WHAT a great article, thanks Laine for that inside look in the rerstaurant business.  It is a well written article from the server point of view, very interesting!!

danton
danton

So I'm on a Mary higgins Clark book, and just returned a M.c Beaton one.This one is called Santa Cruise.The other one I just returned was called farewell to christmas.

VivlianWozz
VivlianWozz

Another restaurant cliaimed to use freshmozz arella cheese,where it's dishes were actually made with economycheddar.the "fresh pasta"advertieshed on another meau tumed out to befrozen.--Agedate. ℃⊙M--a nice and free placefor younger women and older men,or older women and younger men,to interact witheach other.

R. D. M.
R. D. M.

no one over 25 should be a waiter, get a real job and add something to the world.  

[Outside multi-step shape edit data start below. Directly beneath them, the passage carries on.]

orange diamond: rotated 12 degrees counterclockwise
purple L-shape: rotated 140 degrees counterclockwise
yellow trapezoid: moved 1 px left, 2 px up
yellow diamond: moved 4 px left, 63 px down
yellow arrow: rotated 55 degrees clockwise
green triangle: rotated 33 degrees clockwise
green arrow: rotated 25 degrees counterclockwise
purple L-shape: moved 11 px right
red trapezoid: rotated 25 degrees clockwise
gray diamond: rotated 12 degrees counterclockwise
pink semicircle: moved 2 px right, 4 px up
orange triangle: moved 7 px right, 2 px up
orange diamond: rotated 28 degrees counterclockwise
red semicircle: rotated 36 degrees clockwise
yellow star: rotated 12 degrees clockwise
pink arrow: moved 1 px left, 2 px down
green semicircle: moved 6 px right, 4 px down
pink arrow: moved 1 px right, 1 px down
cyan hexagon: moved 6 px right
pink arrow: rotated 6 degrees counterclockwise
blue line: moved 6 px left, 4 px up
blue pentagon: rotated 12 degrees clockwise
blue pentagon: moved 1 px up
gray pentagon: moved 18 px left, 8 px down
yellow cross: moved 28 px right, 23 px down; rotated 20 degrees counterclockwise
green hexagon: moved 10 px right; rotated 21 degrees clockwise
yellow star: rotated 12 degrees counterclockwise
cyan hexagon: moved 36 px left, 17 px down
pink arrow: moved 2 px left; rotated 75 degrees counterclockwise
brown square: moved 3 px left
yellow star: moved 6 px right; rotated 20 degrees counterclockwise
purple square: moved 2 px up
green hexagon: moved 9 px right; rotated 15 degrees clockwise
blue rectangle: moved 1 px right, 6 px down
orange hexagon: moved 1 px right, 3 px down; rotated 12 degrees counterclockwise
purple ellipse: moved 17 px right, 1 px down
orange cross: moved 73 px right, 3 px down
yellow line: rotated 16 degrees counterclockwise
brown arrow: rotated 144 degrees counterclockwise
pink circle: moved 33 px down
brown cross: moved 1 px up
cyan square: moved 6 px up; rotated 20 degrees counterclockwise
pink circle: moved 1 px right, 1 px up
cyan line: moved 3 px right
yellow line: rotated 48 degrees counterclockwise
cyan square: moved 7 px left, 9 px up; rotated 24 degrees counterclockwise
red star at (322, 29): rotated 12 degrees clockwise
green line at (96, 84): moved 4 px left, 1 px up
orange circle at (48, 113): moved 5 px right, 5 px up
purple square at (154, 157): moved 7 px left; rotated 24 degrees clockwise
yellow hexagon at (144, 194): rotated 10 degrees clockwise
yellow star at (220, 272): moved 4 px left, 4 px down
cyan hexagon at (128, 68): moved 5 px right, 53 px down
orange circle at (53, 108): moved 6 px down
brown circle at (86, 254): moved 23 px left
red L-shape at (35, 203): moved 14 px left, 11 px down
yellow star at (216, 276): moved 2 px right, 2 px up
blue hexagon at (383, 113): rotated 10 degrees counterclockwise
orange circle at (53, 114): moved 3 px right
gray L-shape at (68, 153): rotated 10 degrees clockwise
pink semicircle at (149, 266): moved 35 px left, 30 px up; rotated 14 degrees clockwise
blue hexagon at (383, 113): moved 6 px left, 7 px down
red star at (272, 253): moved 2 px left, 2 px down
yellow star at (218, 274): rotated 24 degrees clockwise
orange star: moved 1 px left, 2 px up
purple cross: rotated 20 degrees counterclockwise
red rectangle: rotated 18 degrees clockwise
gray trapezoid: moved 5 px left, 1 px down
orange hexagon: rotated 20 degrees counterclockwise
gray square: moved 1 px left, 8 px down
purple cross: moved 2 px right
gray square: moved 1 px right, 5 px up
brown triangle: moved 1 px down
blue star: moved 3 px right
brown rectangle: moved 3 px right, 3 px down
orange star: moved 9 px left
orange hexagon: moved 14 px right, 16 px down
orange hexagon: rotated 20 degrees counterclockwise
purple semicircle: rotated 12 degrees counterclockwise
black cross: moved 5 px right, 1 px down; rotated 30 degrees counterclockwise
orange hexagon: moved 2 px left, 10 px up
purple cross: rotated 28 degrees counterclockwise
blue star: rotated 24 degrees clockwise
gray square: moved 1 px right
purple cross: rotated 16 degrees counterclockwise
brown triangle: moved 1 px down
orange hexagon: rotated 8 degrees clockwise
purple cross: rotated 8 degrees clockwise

and as far as tipping, if your lifestyle hinges on whether I give you $5 or $10, you need another job

former waiter
former waiter

I don't tip at burger king, mcdonalds, or pretty much anywhere its self serve.  and food trucks are self serve.  there is no 'service'  you order food, and you pick it up.

-I don't tip for pickup at pizza hut either.

Why would anyone working on a food truck expect tips?  Do you tip at Macy's?   

FQS9000
FQS9000

Nice article, but it isn't a big surprise that working hard and knowing your job pays off.  It is also no surprise that some jobs pay better than others.  BTW, I never tip at fast food joints and TIPS stands for 'To ensure Prompt Service'.  Tipping fast food guys apparently gets you nothing unless you have big honkers.

danton
danton

I was just thinking of JWOWW and AMY FISHER....at least AMY has a porno.

danton
danton

so, last tuesday I moved a moving truck for 40 dollars, on thursday I did windows for 20, and yesterday I did trash removal and swept a gas station lot and removed cobwebs for a pack of ciggarettes and 5 dollars and 1 24 oz. natural light.Is that awesome?